One of the best known forms of the PPP model is the Big Mag Index created by The Economist magazine. Basically, the Big Mag Index is the exchange rate that would make a hamburger the same cost in the United States as in other countries. Comparing this value with actual prices indicates whether a currency is overvalued or undervalued. For example, in 2002, the exchange rate between the US dollar and the Canadian dollar was 1.57. A Big Mag hamburger in the United States cost $2.49 (USD) compared with $3.33 (CAD) in Canada, the equivalent of $2.12 (USD). Therefore, according to the PPP model, the USD/CAD currency pair was overvalued by 15% and should have been worth only 1.34.
As for the OECD (Organization for Economic Co-operation and Development), it has a more formal index. Within the framework of a joint program, the OECD and Eurostat share responsibility for the calculation of PPPs. Currently, data on currencies that are overvalued or undervalued against the US dollar can be found on the OECD's website (www.ocde.org).
Here, the OECD creates tables showing the price levels for the main developed countries. Each column indicates the number of specified currency units required in each of the countries specified in the list to purchase the same representative sample or basket of consumer goods and services. In this model, the representative basket costs 100 units in each country whose currency is specified. On this basis, a chart is created to compare the PPP of a currency with the real exchange rate. The chart is updated weekly to reflect the most recent price of the currency. It is also modified approximately three times a year to take into account the new PPP calculations. All PPP estimates are taken from OECD studies, although they cannot be considered as definitive because different calculation methods may produce different results.
Following the example of CAD/USD, OECD information indicates that during the month of December, the price of this currency pair on the market was 1.58, while the price level in the United States during this period compared to Canada was 122, which translates to a price of 1.22 for CAD/USD. Using this PPP model, analysts can determine that this currency pair was significantly overvalued by over 25%.
First of all, the PPP model should only be used as a fundamental long-term analytical tool.

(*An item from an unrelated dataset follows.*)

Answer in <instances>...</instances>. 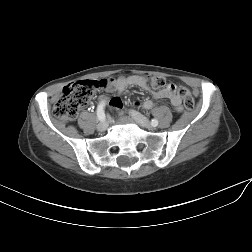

The underlying forces that influence the economies of countries eventually balance the purchasing power of currencies. However, it can take several years for this to happen, usually between 5-10 years.
One of the main weaknesses of purchasing power parity is that it assumes that goods can be traded easily, despite elements such as taxes and customs duties, for example. When a country imposes new tariffs on imported goods, there is an increase in the production costs of goods produced in the country, but these increases are not reflected in the PPP tables of that country.
Other factors must also be taken into account in determining the PPP, such as inflation, economic data and news, trade flows, interest rate spreads, asset markets and political events. Therefore, PPP is just one of many models that traders should study to try to predict market behaviour.